ENTRIES SUPPLIED:
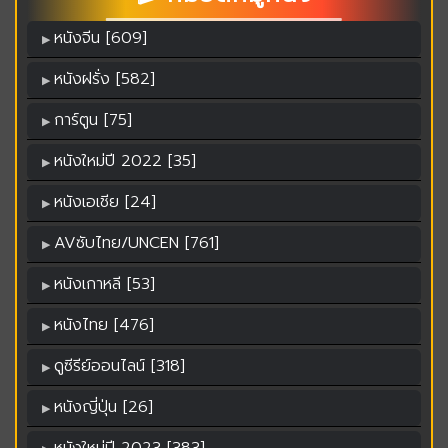
หนังจีน [609]
หนังฝรั่ง [582]
การ์ตูน [75]
หนังใหม่ปี 2022 [35]
หนังเอเชีย [24]
AVซับไทย/UNCEN [761]
หนังเกาหลี [53]
หนังไทย [476]
ดูซีรีย์ออนไลน์ [318]
หนังญี่ปุ่น [26]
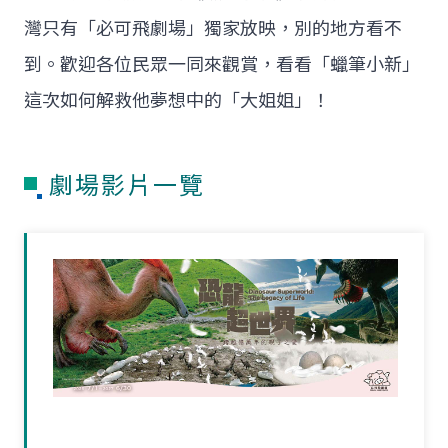
灣只有「必可飛劇場」獨家放映，別的地方看不
到。歡迎各位民眾一同來觀賞，看看「蠟筆小新」
這次如何解救他夢想中的「大姐姐」！
劇場影片一覽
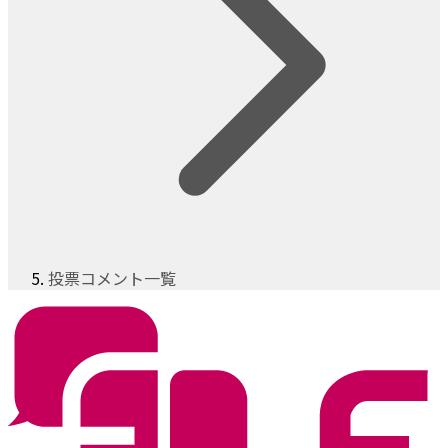
投票コメント一覧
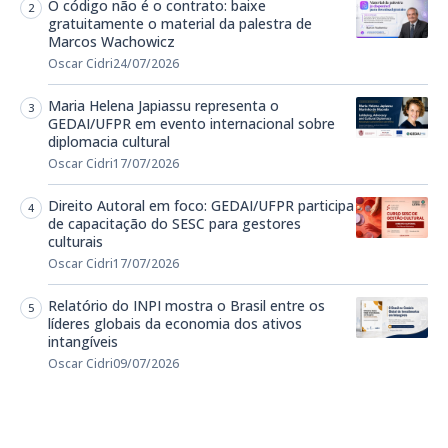
O código não é o contrato: baixe
gratuitamente o material da palestra de
Marcos Wachowicz
Oscar Cidri
24/07/2026
Maria Helena Japiassu representa o
GEDAI/UFPR em evento internacional sobre
diplomacia cultural
Oscar Cidri
17/07/2026
Direito Autoral em foco: GEDAI/UFPR participa
de capacitação do SESC para gestores
culturais
Oscar Cidri
17/07/2026
Relatório do INPI mostra o Brasil entre os
líderes globais da economia dos ativos
intangíveis
Oscar Cidri
09/07/2026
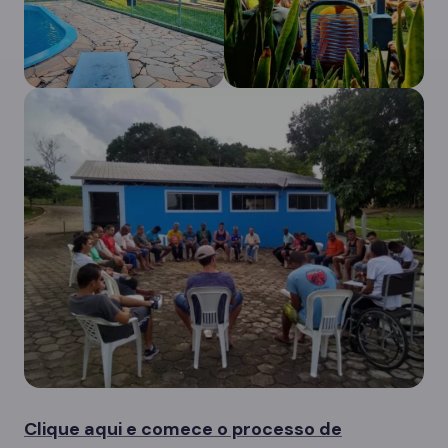
Clique aqui e comece o processo de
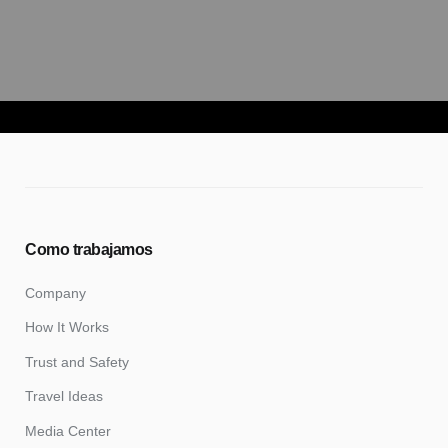
Como trabajamos
Company
How It Works
Trust and Safety
Travel Ideas
Media Center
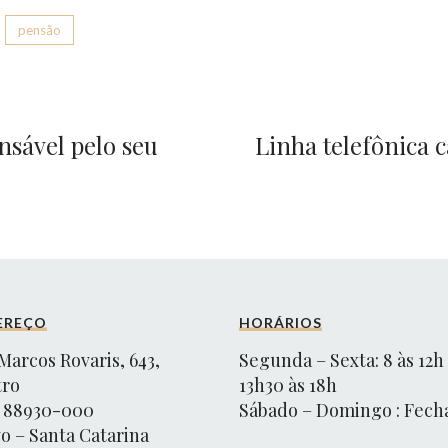
pensão
nsável pelo seu
Linha telefônica 
EREÇO
HORÁRIOS
Marcos Rovaris, 643,
Segunda – Sexta: 8 às 12h
tro
13h30 às 18h
 88930-000
Sábado – Domingo : Fech
o – Santa Catarina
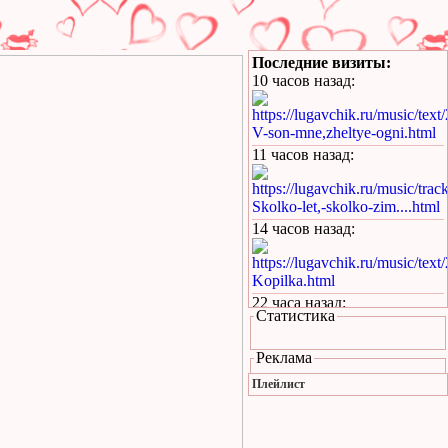
Последние визиты:
10 часов назад
:
https://lugavchik.ru/music/text
V-son-mne,zheltye-ogni.html
11 часов назад
:
https://lugavchik.ru/music/trac
Skolko-let,-skolko-zim....html
14 часов назад
:
https://lugavchik.ru/music/text
Kopilka.html
22 часа назад
:
Статистика
https://lugavchik.ru/music/text
Kukaracha.html
Реклама
1 день назад
:
Плейлист
https://lugavchik.ru/music/text
Bez-boyu.html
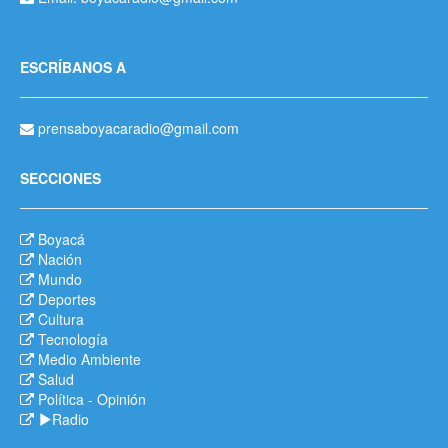
ESCRÍBANOS A
prensaboyacaradio@gmail.com
SECCIONES
Boyacá
Nación
Mundo
Deportes
Cultura
Tecnología
Medio Ambiente
Salud
Política
-
Opinión
Radio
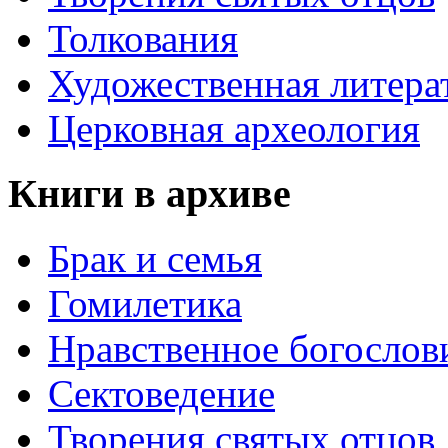
Толкования
Художественная литера
Церковная археология
Книги в архиве
Брак и семья
Гомилетика
Нравственное богослов
Сектоведение
Творения святых отцов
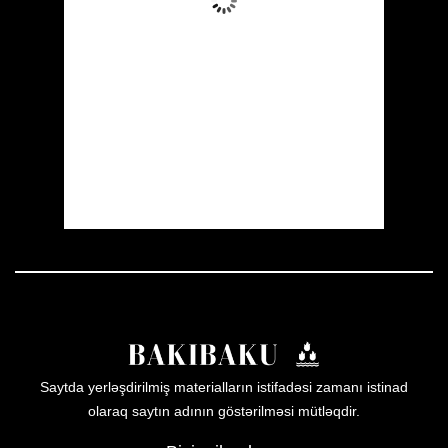
Wind Gust:
14 mph
Clouds:
2%
Visibility:
10 km
Sunrise:
05:53
Sunset:
19:57
19 %
1005 mb
13 mph
Weather from OpenWeatherMap
Saytda yerləşdirilmiş materialların istifadəsi zamanı istinad
olaraq saytın adının göstərilməsi mütləqdir.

TASK STATEMENT: Since the pictures are not wanted, repeat only the rest of the material, exactly as given.

SOLUTION:
หนังจีน [609]
หนังฝรั่ง [582]
การ์ตูน [75]
หนังใหม่ปี 2022 [35]
หนังเอเชีย [24]
AVซับไทย/UNCEN [761]
หนังเกาหลี [53]
หนังไทย [476]
ดูซีรีย์ออนไลน์ [318]
หนังญี่ปุ่น [26]
灣只有「必可飛劇場」獨家放映，別的地方看不
到。歡迎各位民眾一同來觀賞，看看「蠟筆小新」
這次如何解救他夢想中的「大姐姐」！
劇場影片一覽
投票コメント一覧
O código não é o contrato: baixe
gratuitamente o material da palestra de
Marcos Wachowicz
Oscar Cidri
24/07/2026
Maria Helena Japiassu representa o
GEDAI/UFPR em evento internacional sobre
diplomacia cultural
Oscar Cidri
17/07/2026
Direito Autoral em foco: GEDAI/UFPR participa
de capacitação do SESC para gestores
culturais
Oscar Cidri
17/07/2026
Relatório do INPI mostra o Brasil entre os
líderes globais da economia dos ativos
intangíveis
Oscar Cidri
09/07/2026
Clique aqui e comece o processo de
Como trabajamos
Company
How It Works
Trust and Safety
Travel Ideas
Media Center
pensão
nsável pelo seu
Linha telefônica 
EREÇO
HORÁRIOS
Marcos Rovaris, 643,
Segunda – Sexta: 8 às 12h
tro
13h30 às 18h
 88930-000
Sábado – Domingo : Fech
o – Santa Catarina
Последние визиты:
10 часов назад
:
https://lugavchik.ru/music/text
V-son-mne,zheltye-ogni.html
11 часов назад
:
https://lugavchik.ru/music/trac
Skolko-let,-skolko-zim....html
14 часов назад
:
https://lugavchik.ru/music/text
Kopilka.html
22 часа назад
:
Статистика
https://lugavchik.ru/music/text
Kukaracha.html
Реклама
1 день назад
:
Плейлист
https://lugavchik.ru/music/text
Bez-boyu.html
ESCRÍBANOS A
prensaboyacaradio@gmail.com
SECCIONES
Boyacá
Nación
Mundo
Deportes
Cultura
Tecnología
Medio Ambiente
Salud
Política
-
Opinión
Radio
Толкования
Художественная литера
Церковная археология
Книги в архиве
Брак и семья
Гомилетика
Нравственное богослов
Сектоведение
Творения святых отцов
Wind Gust:
14 mph
Clouds:
2%
Visibility:
10 km
Sunrise:
05:53
Sunset:
19:57
19 %
1005 mb
13 mph
Weather from OpenWeatherMap
Saytda yerləşdirilmiş materialların istifadəsi zamanı istinad
olaraq saytın adının göstərilməsi mütləqdir.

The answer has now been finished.